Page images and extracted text
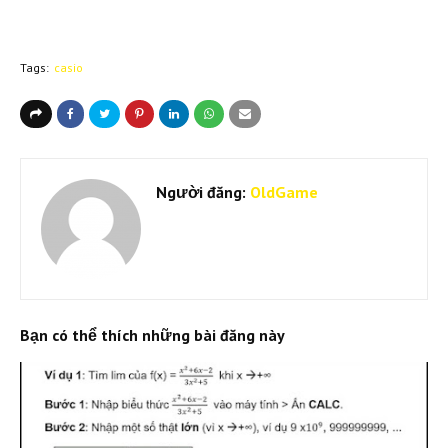
Tags:
casio
Người đăng:
OldGame
Bạn có thể thích những bài đăng này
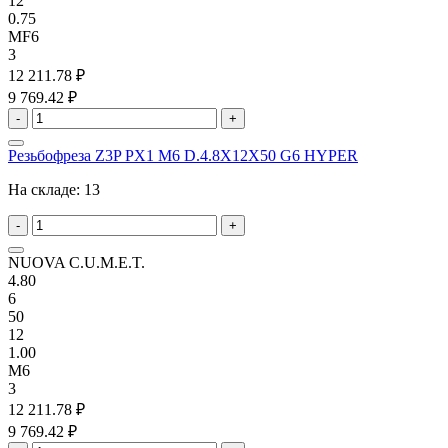
12
0.75
MF6
3
12 211.78 ₽
9 769.42 ₽
-
+
Резьбофреза Z3P PX1 M6 D.4.8X12X50 G6 HYPER
На складе:
13
-
+
NUOVA C.U.M.E.T.
4.80
6
50
12
1.00
M6
3
12 211.78 ₽
9 769.42 ₽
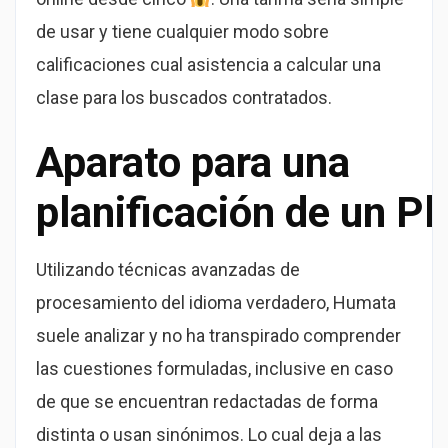
de usar y tiene cualquier modo sobre
calificaciones cual asistencia a calcular una
clase para los buscados contratados.
Aparato para una
planificación de un P
Utilizando técnicas avanzadas de
procesamiento del idioma verdadero, Humata
suele analizar y no ha transpirado comprender
las cuestiones formuladas, inclusive en caso
de que se encuentran redactadas de forma
distinta o usan sinónimos. Lo cual deja a las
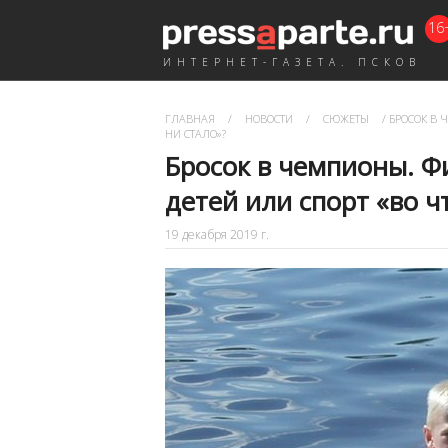
16
ИНТЕРНЕТ-ГАЗЕТА. ПСКОВ
ГЛАВНАЯ
/
НОВОСТИ
/
СЮЖЕТЫ
/
БРОСОК В Ч
НИ СТАЛО»?
Бросок в чемпионы. Ф
детей или спорт «во ч
19 декабря 2019 г.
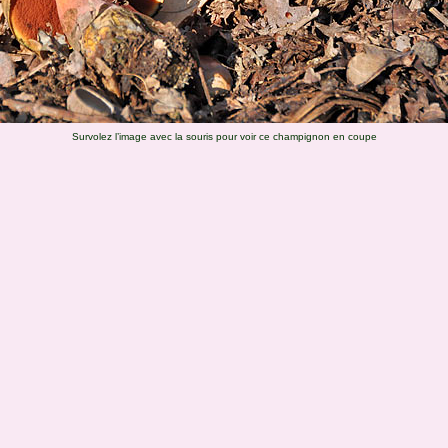
Survolez l’image avec la souris pour voir ce champignon en coupe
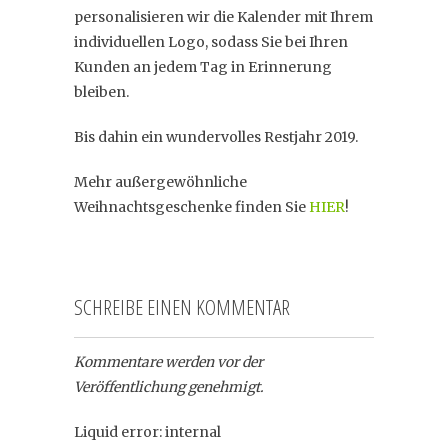
personalisieren wir die Kalender mit Ihrem
individuellen Logo, sodass Sie bei Ihren
Kunden an jedem Tag in Erinnerung
bleiben.
Bis dahin ein wundervolles Restjahr 2019.
Mehr außergewöhnliche
Weihnachtsgeschenke finden Sie
HIER
!
SCHREIBE EINEN KOMMENTAR
Kommentare werden vor der
Veröffentlichung genehmigt.
Liquid error: internal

> _TRY IT_
Without the pictures, print all of the records exactly.

> _COMPLETED TASK_
Tags:
casio
Người đăng:
OldGame
Bạn có thể thích những bài đăng này
12
0.75
MF6
3
12 211.78 ₽
9 769.42 ₽
-
+
Резьбофреза Z3P PX1 M6 D.4.8X12X50 G6 HYPER
На складе:
13
-
+
NUOVA C.U.M.E.T.
4.80
6
50
12
1.00
M6
3
12 211.78 ₽
9 769.42 ₽
de usar y tiene cualquier modo sobre
calificaciones cual asistencia a calcular una
clase para los buscados contratados.
Aparato para una
planificación de un P
Utilizando técnicas avanzadas de
procesamiento del idioma verdadero, Humata
suele analizar y no ha transpirado comprender
las cuestiones formuladas, inclusive en caso
de que se encuentran redactadas de forma
distinta o usan sinónimos. Lo cual deja a las
16
ИНТЕРНЕТ-ГАЗЕТА. ПСКОВ
ГЛАВНАЯ
/
НОВОСТИ
/
СЮЖЕТЫ
/
БРОСОК В Ч
НИ СТАЛО»?
Бросок в чемпионы. Ф
детей или спорт «во ч
19 декабря 2019 г.
Survolez l’image avec la souris pour voir ce champignon en coupe
personalisieren wir die Kalender mit Ihrem
individuellen Logo, sodass Sie bei Ihren
Kunden an jedem Tag in Erinnerung
bleiben.
Bis dahin ein wundervolles Restjahr 2019.
Mehr außergewöhnliche
Weihnachtsgeschenke finden Sie
HIER
!
SCHREIBE EINEN KOMMENTAR
Kommentare werden vor der
Veröffentlichung genehmigt.
Liquid error: internal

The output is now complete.